Conclusie van bovenstaand is dat het ontbreekt aan voldoende informed consent. Dit
klachtonderdeel is daarom gegrond.
Slotsom
5.18 Uit de overwegingen hiervoor volgt dat klachtonderdeel 1 gegrond is en de andere
klachtonderdelen ongegrond.
Maatregel
5.19 Nu het college de klacht gedeeltelijk gegrond verklaart, rijst de vraag of
en, zo ja, welke maatregel het moet opleggen. Het college is van oordeel dat het ontbreken
van voldoende informed consent tuchtrechtelijk verwijtbaar is. Gelet op de aard en
de ernst van het verweten handelen acht het college het opleggen van de maatregel
van een waarschuwing gerechtvaardigd.

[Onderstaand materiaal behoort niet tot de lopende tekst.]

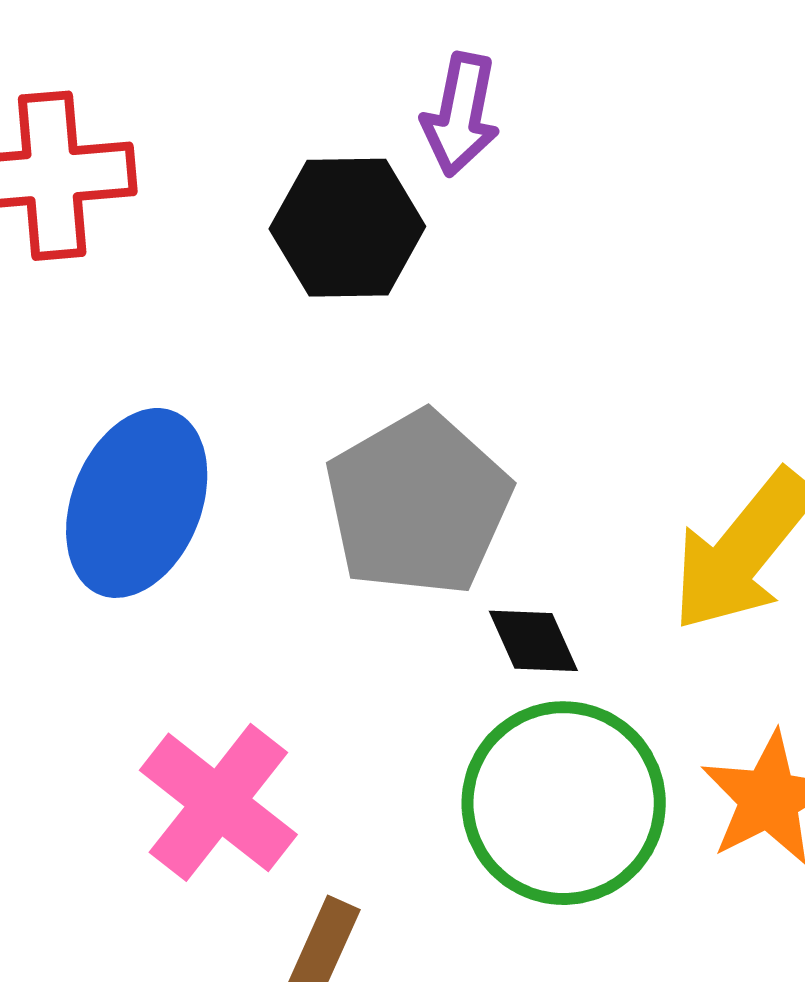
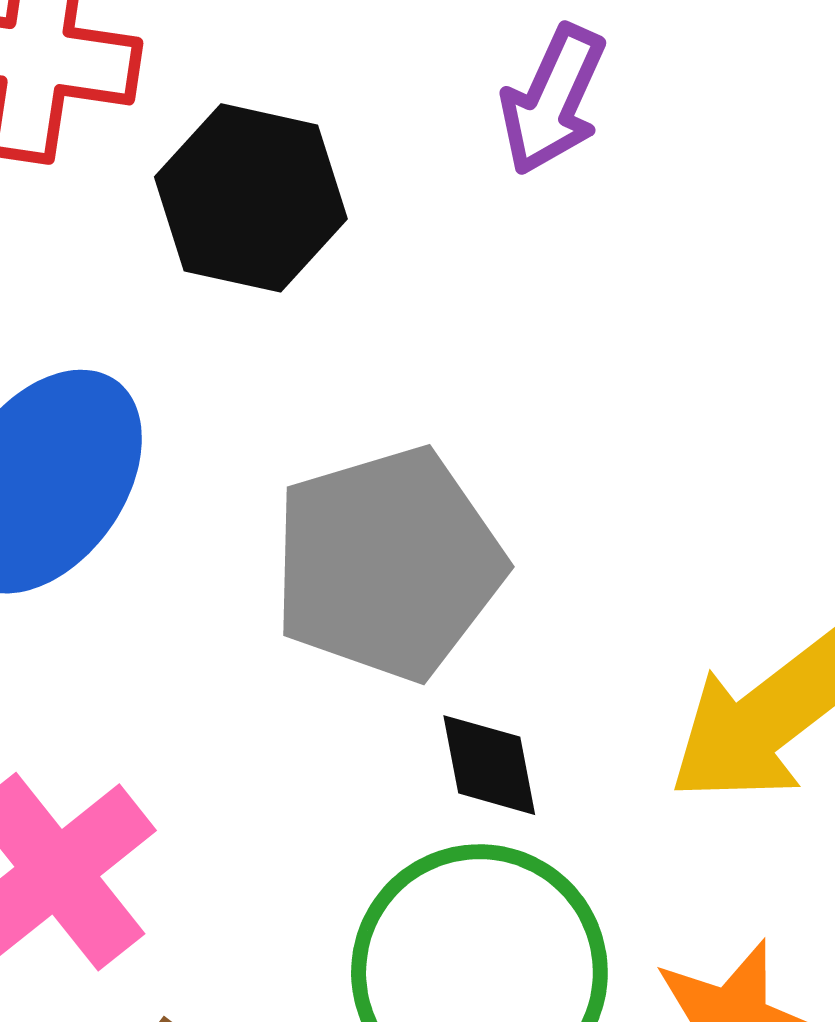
black hexagon: (347, 228) -> (251, 198), moved

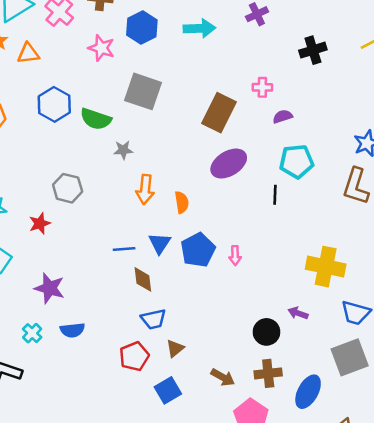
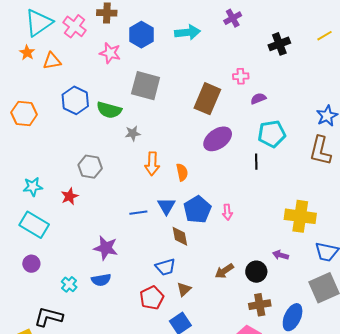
brown diamond: (143, 279) -> (180, 236), moved
purple star: (50, 288) -> (106, 248), moved
brown arrow: (223, 377) -> (224, 271), moved, turned 120

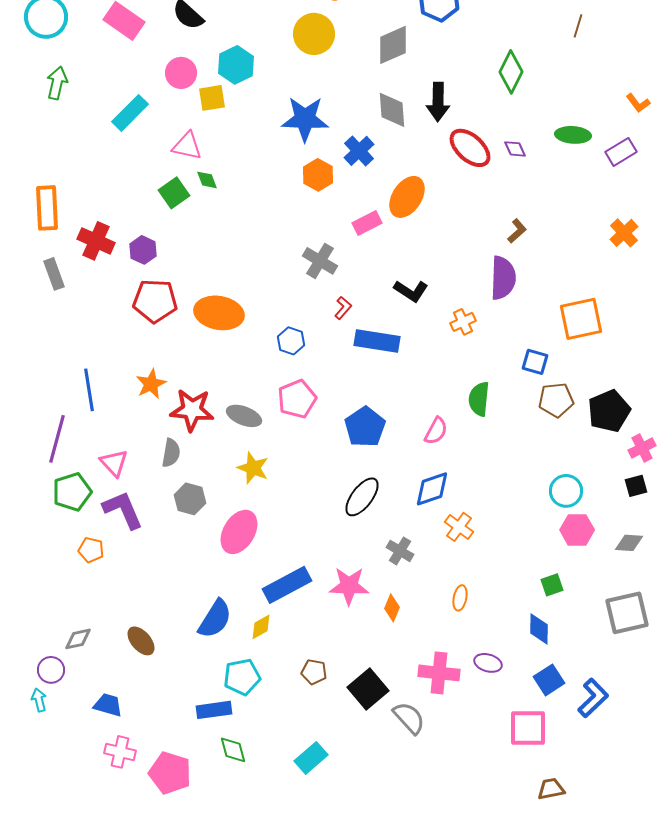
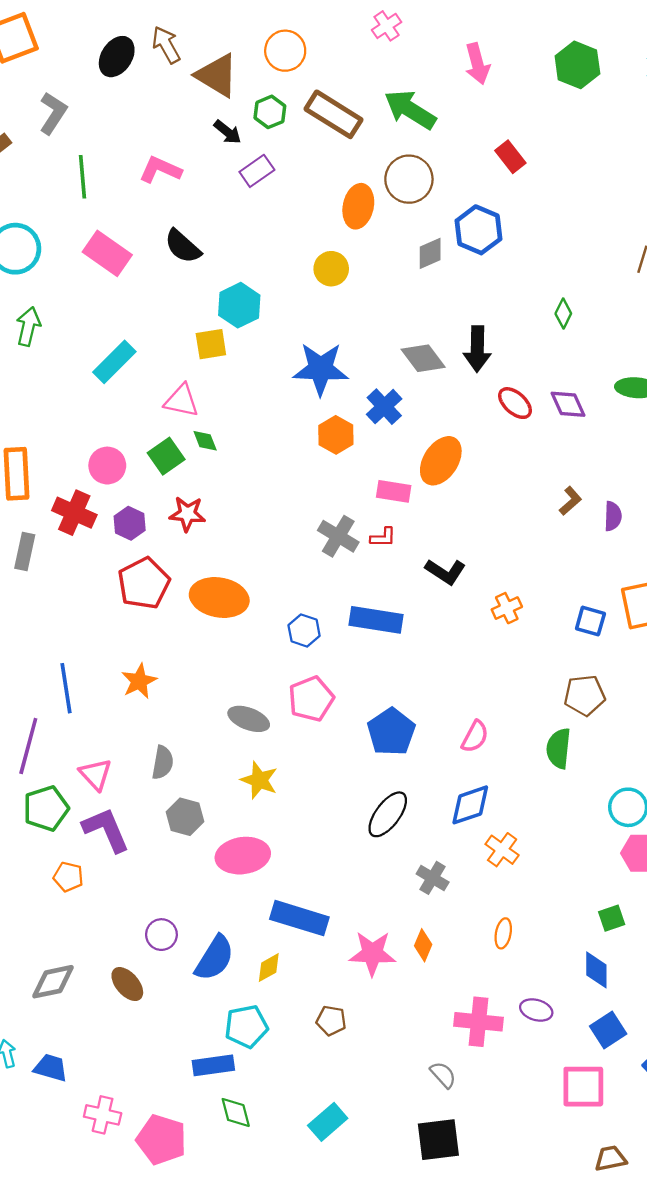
yellow circle: (314, 34) -> (331, 269), size x0.7
gray diamond: (393, 45) -> (430, 253), moved, size x0.7
green diamond: (511, 72) -> (563, 313), size x0.6
pink circle: (181, 73) -> (107, 466), moved
gray diamond: (392, 110) -> (423, 358), turned -33
red ellipse: (470, 148) -> (515, 403), size x0.7
purple diamond: (515, 149) -> (568, 404), size x1.4
pink rectangle: (367, 223) -> (394, 491), turned 36
gray rectangle: (54, 274) -> (25, 552), turned 32
purple semicircle: (503, 278) -> (613, 516), moved, size x0.6
red pentagon: (155, 301) -> (144, 583), turned -30
red L-shape: (343, 308) -> (383, 537), moved, turned 50
blue rectangle: (377, 341) -> (376, 620), moved
blue square: (535, 362) -> (590, 621), moved
green semicircle: (479, 399) -> (559, 748), moved
brown pentagon: (556, 400) -> (585, 695), moved
red star: (192, 410) -> (187, 514), moved, size x0.7
pink ellipse: (239, 532) -> (243, 856), turned 51
blue rectangle: (287, 585) -> (299, 918), turned 45
pink star: (349, 586) -> (372, 953), moved
gray diamond: (78, 639) -> (53, 982), size x1.4
purple circle: (51, 670) -> (161, 935), moved
black square: (368, 689) -> (438, 1140), moved, turned 33
blue trapezoid: (108, 705) -> (51, 1068), moved
gray semicircle: (409, 718) -> (443, 1075), size x0.7

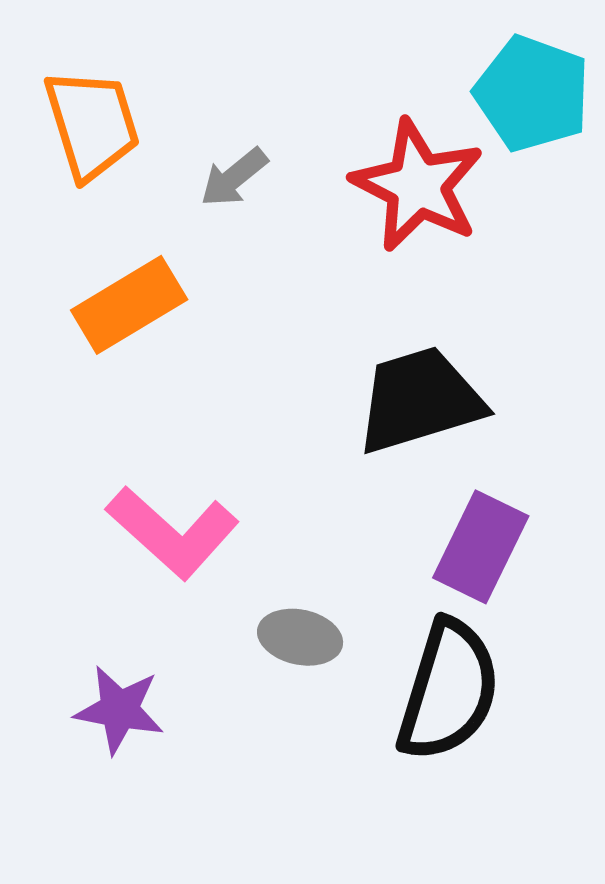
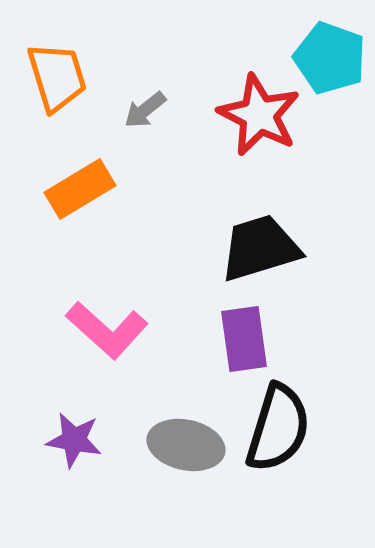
purple rectangle: (481, 547) -> (244, 339), moved, turned -34
gray ellipse: (300, 637) -> (186, 445), moved, size x1.5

Daarbij heeft het college meegewogen dat verweerder
nooit eerder een tuchtrechtelijke klacht opgelegd heeft gekregen.
Publicatie
5.20 Het algemeen belang van publicatie is erin gelegen dat andere zorgverleners
het belang van informed consent altijd voor ogen blijven houden en zich realiseren
dat in geval van wensgeneeskunde een zwaardere informatieplicht geldt. De publicatie
zal plaatsvinden zonder vermelding van namen of andere tot personen of instanties
herleidbare gegevens.
6. De beslissing
Het college:
- verklaart klachtonderdeel 1 gegrond;
- legt verweerder de maatregel op van waarschuwing;
- verklaart de klacht voor het overige ongegrond;
- bepaalt dat deze beslissing, nadat die onherroepelijk is geworden, zonder vermelding
van namen of andere herleidbare gegevens in de Nederlandse Staatscourant zal worden
bekendgemaakt en ter publicatie zal worden aangeboden aan de tijdschriften Tijdschrift
voor Gezondheidsrecht en Medisch contact.
Deze beslissing is gegeven door R.A. Steenbergen, voorzitter, C.M.H.M. van Lent,
lid-jurist, J.P. de Schipper, M.J. Wijffelman en I.J. de Jong, leden-beroepsgenoten,
bijgestaan door T.G. Nijenkamp, secretaris, en in het openbaar uitgesproken door K.A.J.C.M.